Por eso a Juan Rafael Mora Porras le preocupaba, sobre todo por la urgencia que imponían las circunstancias, pensar y escribir sobre la cuestión de la unión regional ante la amenaza de aquella potencia extranjera; en este sentido es claro antecedente del patriota y escritor cubano José Martí, otro gran ensayista. Mora se desvelaba por la conservación de una identidad que ya empezaba a configurarse como nacional y propia, frente a los Estados Unidos de Norteamérica que continuaban expandiéndose por medios avasalladores hacia el oeste y hacia el sur.
Los escritos de Mora están detalladamente terminados: se ha esmerado en una expresión tan clara como coherente y elegante; ha pensado bien cada idea y ha llegado a expresar esa idea con sigular precisión; no son escritos rápidos; antes muy el contrario, se nota una elaboración paciente que evita repeticiones, que apela al concepto justo y las pocas imágenes que utilizan son rápidas y no demoran la exposición de sus reflexiones. Tenía la obligación de ser claro y directo: ninguna duda podría levantarse de la lectura de sus mensajes porque el país vivía en los alrededores de una guerra cuyas consecuencias peores debían evitarse a toda costa. Y hay en todos ellos un tono de pasión y devoción por Costa Rica que los unifica y los embellece.

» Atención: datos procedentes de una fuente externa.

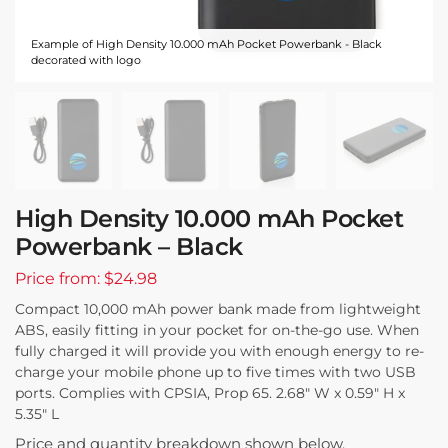
Example of High Density 10.000 mAh Pocket Powerbank - Black
decorated with logo
High Density 10.000 mAh Pocket
Powerbank – Black
Price from: $24.98
Compact 10,000 mAh power bank made from lightweight
ABS, easily fitting in your pocket for on-the-go use. When
fully charged it will provide you with enough energy to re-
charge your mobile phone up to five times with two USB
ports. Complies with CPSIA, Prop 65. 2.68″ W x 0.59″ H x
5.35″ L
Price and quantity breakdown shown below.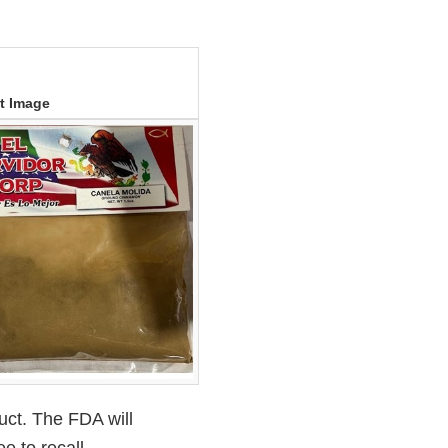
t Image
uct. The FDA will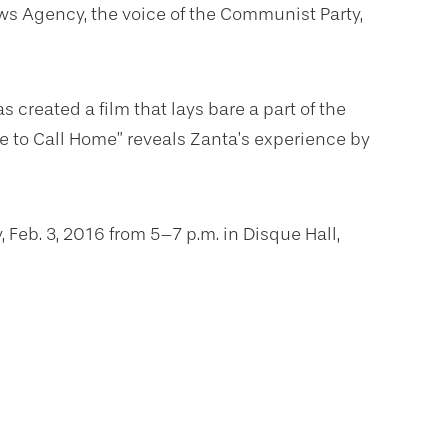
ws Agency, the voice of the Communist Party,
s created a film that lays bare a part of the
e to Call Home” reveals Zanta’s experience by
Feb. 3, 2016 from 5–7 p.m. in Disque Hall,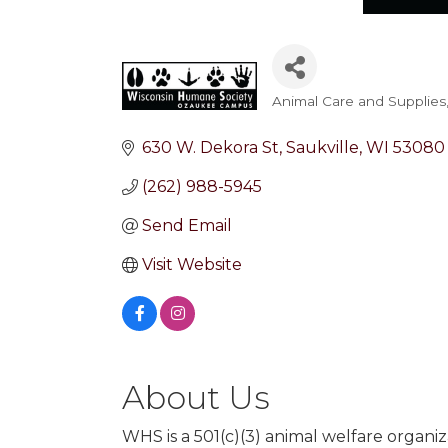
Animal Care and Supplies
Categories
630 W. Dekora St
Saukville
WI
53080
(262) 988-5945
Send Email
Visit Website
About Us
WHS is a 501(c)(3) animal welfare organ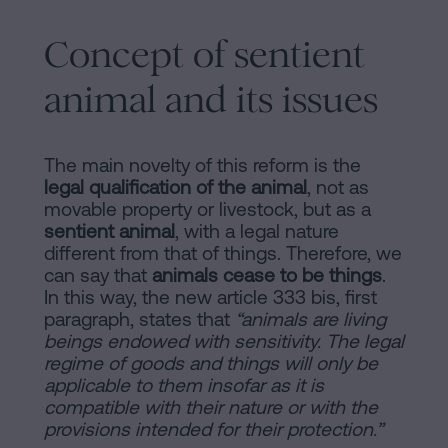
Concept of sentient
animal and its issues
The main novelty of this reform is the
legal qualification of the animal
, not as
movable property or livestock, but as a
sentient animal
, with a legal nature
different from that of things. Therefore, we
can say that
animals cease to be things
.
In this way, the new article 333 bis, first
paragraph, states that
“animals are living
beings endowed with sensitivity. The legal
regime of goods and things will only be
applicable to them insofar as it is
compatible with their nature or with the
provisions intended for their protection.”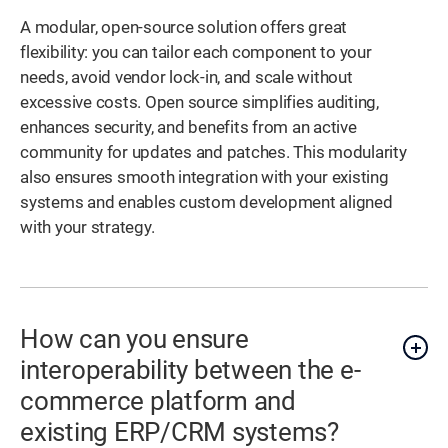
A modular, open-source solution offers great
flexibility: you can tailor each component to your
needs, avoid vendor lock-in, and scale without
excessive costs. Open source simplifies auditing,
enhances security, and benefits from an active
community for updates and patches. This modularity
also ensures smooth integration with your existing
systems and enables custom development aligned
with your strategy.
How can you ensure
interoperability between the e-
commerce platform and
existing ERP/CRM systems?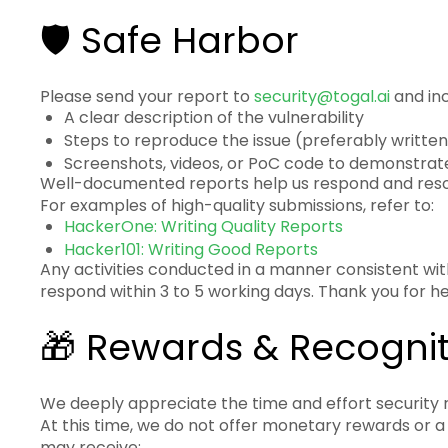
🛡️ Safe Harbor
Please send your report to
security@togal.ai
and inc
A clear description of the vulnerability
Steps to reproduce the issue (preferably written
Screenshots, videos, or PoC code to demonstra
Well-documented reports help us respond and resol
For examples of high-quality submissions, refer to:
HackerOne: Writing Quality Reports
Hacker101: Writing Good Reports
Any activities conducted in a manner consistent with 
respond within 3 to 5 working days. Thank you for 
🎁 Rewards & Recognit
We deeply appreciate the time and effort security r
At this time, we do not offer monetary rewards or 
may receive: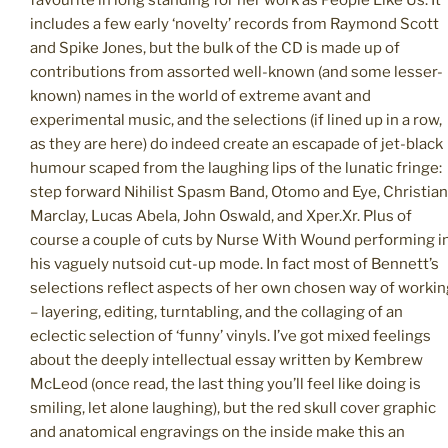
includes a few early ‘novelty’ records from Raymond Scott
and Spike Jones, but the bulk of the CD is made up of
contributions from assorted well-known (and some lesser-
known) names in the world of extreme avant and
experimental music, and the selections (if lined up in a row,
as they are here) do indeed create an escapade of jet-black
humour scaped from the laughing lips of the lunatic fringe:
step forward Nihilist Spasm Band, Otomo and Eye, Christian
Marclay, Lucas Abela, John Oswald, and Xper.Xr. Plus of
course a couple of cuts by Nurse With Wound performing i
his vaguely nutsoid cut-up mode. In fact most of Bennett’s
selections reflect aspects of her own chosen way of workin
– layering, editing, turntabling, and the collaging of an
eclectic selection of ‘funny’ vinyls. I’ve got mixed feelings
about the deeply intellectual essay written by Kembrew
McLeod (once read, the last thing you’ll feel like doing is
smiling, let alone laughing), but the red skull cover graphic
and anatomical engravings on the inside make this an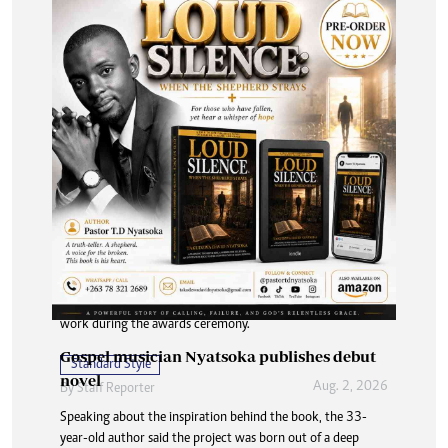
Hippo Valley marks 70 years with media
awards
A total of 13 journalists were recognised for outstanding
work during the awards ceremony.
Gospel musician Nyatsoka publishes debut
Standard Style
novel
Aug. 2, 2026
By
Staff Reporter
Speaking about the inspiration behind the book, the 33-
year-old author said the project was born out of a deep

Uno de sus mejores escritos es el “Mensaje del Presidente de la República, al Congreso de 1856”, que apareció en el Boletín Oficial, el 4 de agosto de ese año crucial en la historia de Costa Rica: ya han ocurrido las batallas de Santa Rosa y de Rivas, las tropas enfermas y diezmadas han regresado. Él se pregunta, ¿quién diría que hace apenas un año el país, que marchaba en paz y prosperidad hacia su futuro, iba a encontrarse con tales obstáculos? En sus expresivas palabras: “El espíritu laborioso de los costarricenses, su respeto al orden, su amor a la propiedad, y al acuerdo constante de la Nación y el Gobierno producían tan opimos frutos, cuando exteriores acontecimientos, funestos al parecer para la América Central, tal vez propicios en los incomprensibles misterios de las evoluciones humanas, vinieron a interrumpir esa marcha pacífica y feliz”. La esperanza del futuro promisorio que el costarricense se había propuesto quedaba bajo amenaza; factores externos se cruzaban agresivamente en su camino, pero su líder, para defender su causa, supo tomar tanto la pluma como la espada.
*Profesor en la Escuela de Literatura y Ciencias del Lenguaje, Universidad Nacional.